**Work instructions**
Each record needs to be retyped exactly, though its pictures should not appear.

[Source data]
↓↓↓
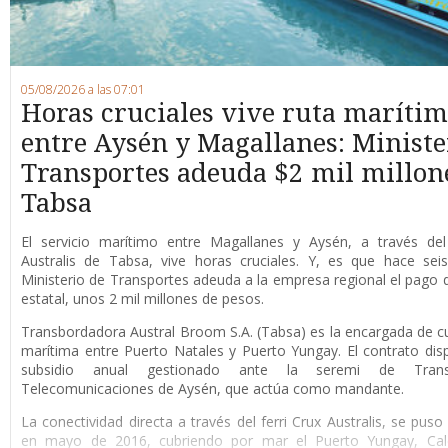
05/08/2026 a las 07:01
Horas cruciales vive ruta maríti
entre Aysén y Magallanes: Ministe
Transportes adeuda $2 mil millon
Tabsa
E
l servicio marítimo entre Magallanes y Aysén, a través del 
Australis de Tabsa, vive horas cruciales. Y, es que hace sei
Ministerio de Transportes adeuda a la empresa regional el pago d
estatal, unos 2 mil millones de pesos.
Transbordadora Austral Broom S.A. (Tabsa) es la encargada de cub
marítima entre Puerto Natales y Puerto Yungay. El contrato di
subsidio anual gestionado ante la seremi de Tran
Telecomunicaciones de Aysén, que actúa como mandante.
La conectividad directa a través del ferri Crux Australis, se pus
en mayo de 2016, cubriendo por mar el Puerto Yungay, Cale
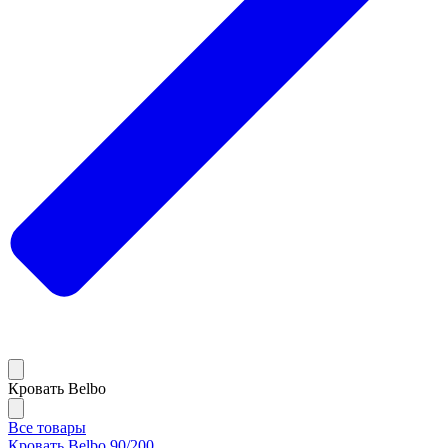
Кровать Belbo
Все товары
Кровать Belbo 90/200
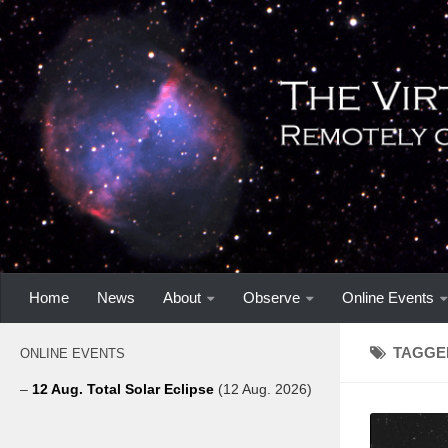
Home
News
About
Observe
Online Events
TAGGE
ONLINE EVENTS
–
12 Aug. Total Solar Eclipse
(12 Aug. 2026)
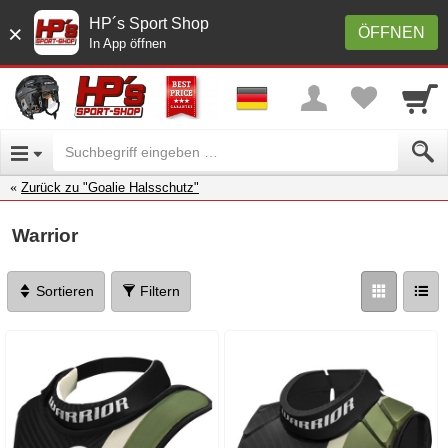
HP´s Sport Shop
×
ÖFFNEN
In App öffnen
Zurück zu "Goalie Halsschutz"
Warrior
Sortieren
Filtern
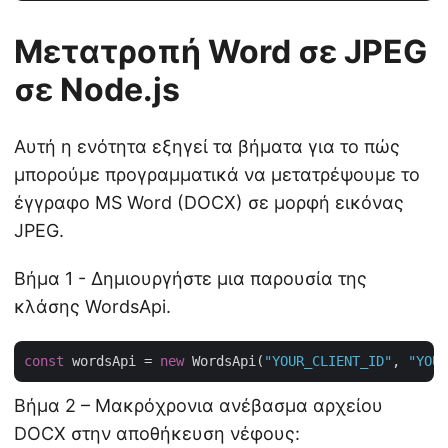
Μετατροπή Word σε JPEG
σε Node.js
Αυτή η ενότητα εξηγεί τα βήματα για το πώς
μπορούμε προγραμματικά να μετατρέψουμε το
έγγραφο MS Word (DOCX) σε μορφή εικόνας
JPEG.
Βήμα 1 - Δημιουργήστε μια παρουσία της
κλάσης WordsApi.
const
 wordsApi = 
new
 WordsApi(
"YOUR_CLIENT_ID"
, 
"YOUR
Βήμα 2 – Μακρόχρονια ανέβασμα αρχείου
DOCX στην αποθήκευση νέφους:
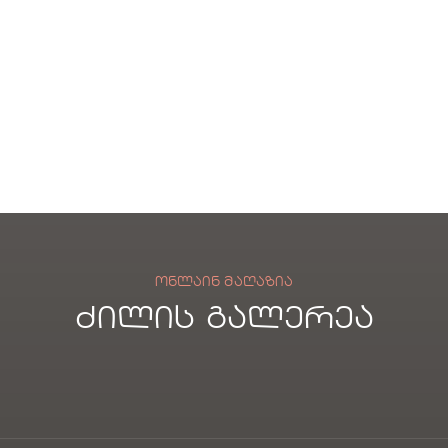
WK
ილ
ში
1
ებე
საზ
ლი
აფხ
ბა
ულ
ლი
ო
ში
საბ
ანი
ᲝᲜᲚᲐᲘᲜ ᲛᲐᲦᲐᲖᲘᲐ
ძილის გალერეა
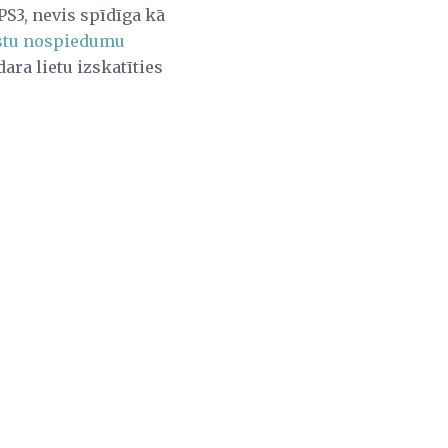
PS3, nevis spīdīga kā
stu nospiedumu
ra lietu izskatīties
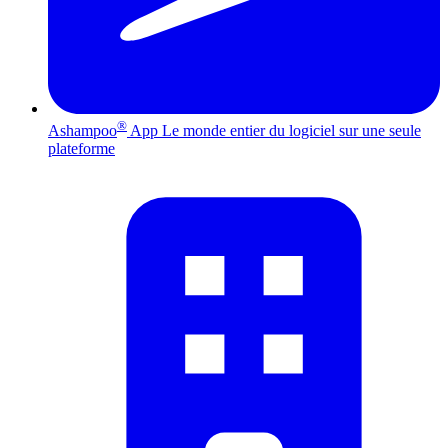
®
Ashampoo
App
Le monde entier du logiciel sur une seule
plateforme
↑↑↑
**Exercise response**
05/08/2026 a las 07:01
Horas cruciales vive ruta maríti
entre Aysén y Magallanes: Ministe
Transportes adeuda $2 mil millon
Tabsa
E
l servicio marítimo entre Magallanes y Aysén, a través del 
Australis de Tabsa, vive horas cruciales. Y, es que hace sei
Ministerio de Transportes adeuda a la empresa regional el pago d
estatal, unos 2 mil millones de pesos.
Transbordadora Austral Broom S.A. (Tabsa) es la encargada de cub
marítima entre Puerto Natales y Puerto Yungay. El contrato di
subsidio anual gestionado ante la seremi de Tran
Telecomunicaciones de Aysén, que actúa como mandante.
La conectividad directa a través del ferri Crux Australis, se pus
en mayo de 2016, cubriendo por mar el Puerto Yungay, Cale
Кровать Belbo
Все товары
Кровать Belbo 90/200
Home
News
About
Observe
Online Events
TAGGE
ONLINE EVENTS
–
12 Aug. Total Solar Eclipse
(12 Aug. 2026)
HP´s Sport Shop
×
ÖFFNEN
In App öffnen
Zurück zu "Goalie Halsschutz"
Warrior
Sortieren
Filtern
Μετατροπή Word σε JPEG
σε Node.js
Αυτή η ενότητα εξηγεί τα βήματα για το πώς
μπορούμε προγραμματικά να μετατρέψουμε το
έγγραφο MS Word (DOCX) σε μορφή εικόνας
JPEG.
Βήμα 1 - Δημιουργήστε μια παρουσία της
κλάσης WordsApi.
const
 wordsApi = 
new
 WordsApi(
"YOUR_CLIENT_ID"
, 
"YOUR
Βήμα 2 – Μακρόχρονια ανέβασμα αρχείου
DOCX στην αποθήκευση νέφους:
WK
ილ
ში
1
ებე
საზ
ლი
აფხ
ბა
ულ
ლი
ო
ში
საბ
ანი
ᲝᲜᲚᲐᲘᲜ ᲛᲐᲦᲐᲖᲘᲐ
ძილის გალერეა
PS3, nevis spīdīga kā
stu nospiedumu
ra lietu izskatīties
®
Ashampoo
App
Le monde entier du logiciel sur une seule
plateforme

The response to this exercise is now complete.